Tal medida também inverte totalmente a ordem processual estipulada em lei, pois sob o argumento de proteger a sociedade, antecipa uma perícia que em verdade deveria ser feita, como a lei determina, em caráter mais amplo, quando da elaboração do plano de recuperação judicial. Realizar a perícia prévia é, portanto, uma clara intervenção judicial no processo (invertendo ou alterando sua ordem e lógica).

Outro reflexo da medida que pouco se discute, mas que na opinião do autor está evidenciado, é que ao interferir na lógica processual estipulada em lei, invertendo-a, está o magistrado se avocando de competência exclusiva do legislador federal. Se a lei determinou uma ordem lógica no processo e se isso foi aprovado no parlamento brasileiro, fato é que foi amplamente debatido até a aprovação, o que pode ser fartamente comprovado, aliás, por passagens já trazidas no presente ensaio. Assim, não pode o magistrado a seu bel prazer criar figura não prevista em lei e nem mesmo inverter qualquer ordem processual, por mais genuíno que possa ser o seu entendimento. A Constituição Federal não dá ao Poder Judiciário esta possibilidade.

Existem ainda pontos controversos do ponto de vista prático.

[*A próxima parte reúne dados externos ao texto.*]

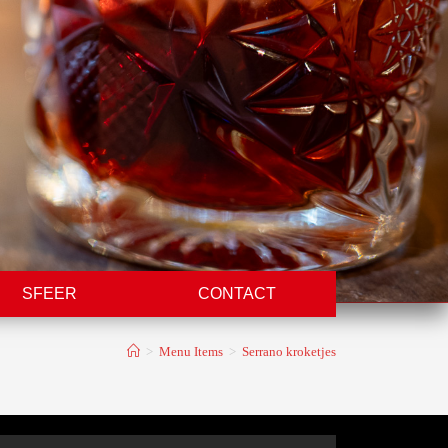
SFEER
CONTACT
>
Menu Items
>
Serrano kroketjes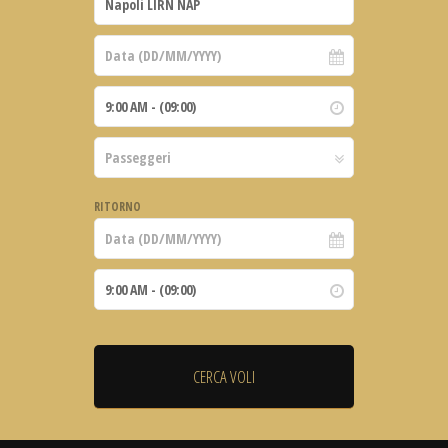
RITORNO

Um deles é que em geral a perícia é um instrumento moroso, que envolve não só as partes, mas também perito e assistentes técnicos e que permite, a todos os envolvidos, manifestações diversas, discordâncias e também eventuais recursos para instância superior. Todo o seu regramento está previsto no Código de Processo Civil e não é

possível nem alterar o seu procedimento legal, nem mesmo reduzir direitos que as partes possuem ante ao evento da perícia. Defender que uma perícia poderá se realizar rapidamente é tratar as exceções como regra e desconhecer a morosidade que envolve tal instrumento no Judiciário brasileiro.

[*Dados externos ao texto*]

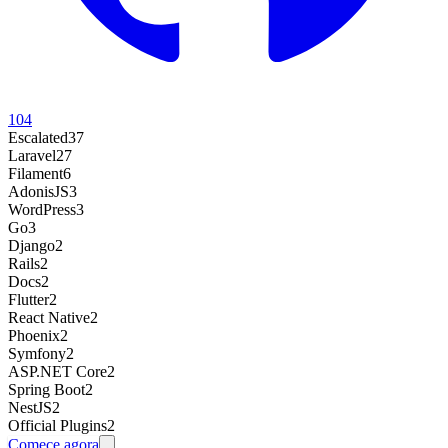
104
Escalated
37
Laravel
27
Filament
6
AdonisJS
3
WordPress
3
Go
3
Django
2
Rails
2
Docs
2
Flutter
2
React Native
2
Phoenix
2
Symfony
2
ASP.NET Core
2
Spring Boot
2
NestJS
2
Official Plugins
2
Comece agora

O segundo ponto controverso do ponto de vista prático é que em geral perícias envolvem custos, que em muitos casos são elevados. Pode parecer redundante o argumento, porém é importante relembrar que uma empresa que pede recuperação judicial está com suas finanças debilitadas, seu fluxo de caixa deteriorado e sua saúde financeira por um fio. Então fica a pergunta: Qual o sentido de criar mais um ônus financeiro para a empresa em um momento em que o ativo mais precioso para a manutenção da sua atividade econômica e dos empregos é exatamente o dinheiro?

O terceiro e último ponto controverso do ponto de vista prático guarda relação com o primeiro, é o tempo. Uma empresa que pleiteia recuperação judicial necessita de maneira imediata dos benefícios legais que a lei lhe confere, como, por exemplo, a suspensão das dívidas concursais até a votação do plano. Não se resolvendo a perícia rapidamente, o que na opinião do autor é o que ocorrerá na maioria esmagadora dos casos, o resultado é que o estrangulamento financeiro e, possivelmente, patrimonial, seguirá até que a perícia esteja concluída e o Judiciário decida pelo processamento ou não da recuperação, o que tornará a chance posterior de recuperação ainda mais dramática.

Por fim, o argumento de que tal medida protege os interesses da sociedade é totalmente discutível.

Na opinião do autor, o que protegerá de fato a sociedade será o amadurecimento do instrumento da recuperação judicial, sendo que este amadurecimento necessariamente passa pelo respeito por parte do Judiciário ao que está previsto em lei. Se empresas utilizam incorretamente o instrumento, os credores não lhe darão sobrevida. Não vai ser por meio de um ativismo judicial, que cria e modifica regras previstas em lei, que o instrumento amadurecerá e passará a ter seu uso feito de maneira mais correta por todos.